Can synthetic data really predict future behavior? We put it to the test.
There are multiple potential applications for AI in the insights industry, one of which is synthetic data. Companies can do primary research with AI-generated synthetic data. But how reliable is that data?
Our first investigation answers the question – can synthetic data predict consumer choice?
TLDR: Kind of… but no, not really.
What is synthetic data?
You can think of synthetic data as AI cosplaying a bunch of different personas and answering your survey as those personas.
Synthetic data has three primary advantages.
- It’s fast. Imagine completing thousands of interviews in minutes.
- It’s cheap. You don’t need to pay panels or incentives for human respondents.
- It has the potential to produce higher quality data: no respondent fatigue, no survey fraud.
The test
We wanted to see if AI could go beyond modeling existing data – if it would really understand consumers enough to predict the unexpected, like the Barbenheimer craze of 2023.
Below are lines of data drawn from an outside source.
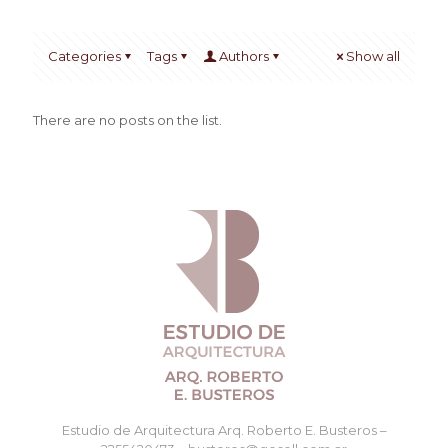
Categories
Tags
Authors
Show all
There are no posts on the list.
Estudio de Arquitectura Arq. Roberto E. Busteros –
We randomly chose 30 movies from the top 200 box office performers of the year for 2018, 2019, and 2023 (90 movies total). We then took the title, the description from IMDB, and the domestic USA box office performance for each movie.
We chose these years because the AI Model we used (model: gpt-3.5-burbo-1106) was trained on data from before 2023. The AI model “knows” the performance of the 2018 and 2019 movies (in terms of critical reviews and social media discussion), but it doesn’t have access to information about the performance of the 2023 movies.
Testing the 2023 movies is analogous to using synthetic data to evaluate new innovations. Ideally, synthetic data will be able to predict performance of the 2023 movies based on the title and IMDB description because the model understands what consumers want. This would support the validity of using synthetic data to predict performance of new-to-market movies and potentially predict the performance of new-to-market ideas in other categories.
We ran a study with 500 synthetic respondents per year. As part of this, we provided the AI with “personas” based on the industry-reported demographic breakdowns of moviegoers. This included demographic information on gender, age, ethnicity, number of key technology devices owned, and mirroring the population distribution in terms of household income.
We used our proprietary Upsiide platform for the movie evaluation and correlated performance of each movie in our test with the actual box office performance for each year.
The results
AI-generated synthetic data correlates well with movie performance in 2018 and 2019 (correlations of 0.75 in each year). However AI struggles to predict performance of the 2023 movies (correlations of 0.43).
The 2023 performance prediction is much worse when we remove sequels with a correlation of 0.15. Performance of movies with sequels are easier to predict for the model because it could draw on known performance for the earlier movie.
AI-generated data looks backward effectively (using the data on which the model was trained) but struggles to predict future behavior.
Much with anything, synthetic data can be useful in certain use cases right now. But when it comes to planning for your business’ future, it still has some catching up to do. We encourage critical investigation as part of AI adoption, and as such we promise to always tell you the good, the bad, and the ugly of our AI experiments.